Pheromone preparation
Feliway (synthetic feline facial pheromone) sprayed inside the carrier 15 minutes before travel can reduce stress signals during the journey for some cats. It's not magic but the research base is reasonable. Available at most UK pet pharmacies and many vets.
Skip the food the morning of
A peckish cat is generally more likely to take treats during examination, and a vet using high-value treats is using one of the stronger fear-counter-conditioning tools available. Plus, fasting is medically appropriate before many procedures — ask your vet what's needed.
Ask to wait somewhere quiet
Many CFC-accredited practices let you wait in the car until a consulting room is ready, or have a separate cat-only room. Even non-accredited practices will often accommodate — a busy reception with dogs at carrier height isn't typically the best place for a cat. Ask, don't assume.
Don't 'scruff' your cat
Holding a cat by the loose skin behind the neck (scruffing) was historic UK practice. Current ISFM guidance is that scruffing tends to increase stress and can cause physical and psychological harm. Gold-standard CFC practices have a 'Scruff Free' pledge. If anyone restrains your cat by the scruff during a visit, it's reasonable to ask why.
Cat-friendly visit checklist
The half-empty waiting room
“If you have any flexibility, ask the practice when their quietest hour is. Mid-morning weekdays are often calmer than first-thing or weekends. Some UK CFC practices run dedicated 'cat clinics' — sessions where they only see feline patients.
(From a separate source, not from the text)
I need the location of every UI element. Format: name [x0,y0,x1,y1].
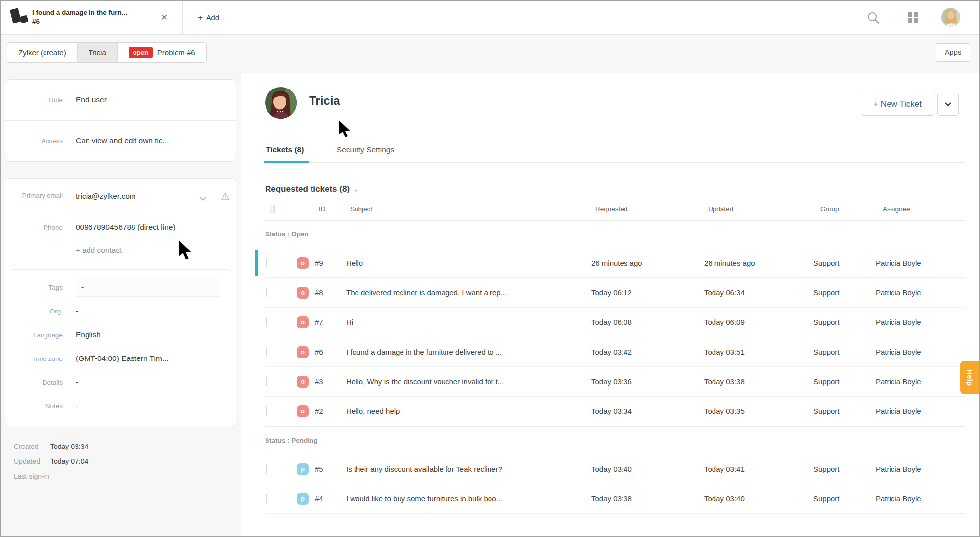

Even a 30-percent quieter waiting room can make a measurable difference for a cat below the building's stress threshold.”
FetchRated Editorial Team
Independent UK Vet Directory
Common questions
Small changes, big improvements
A cat-friendly visit doesn't generally require a complete practice overhaul — it requires a few small changes done consistently. Carrier left out, carrier covered, pheromone spray, quiet wait, and a practice that knows what 'Scruff Free' means. Most UK cat owners who do these things see their cat tolerate visits within two or three appointments.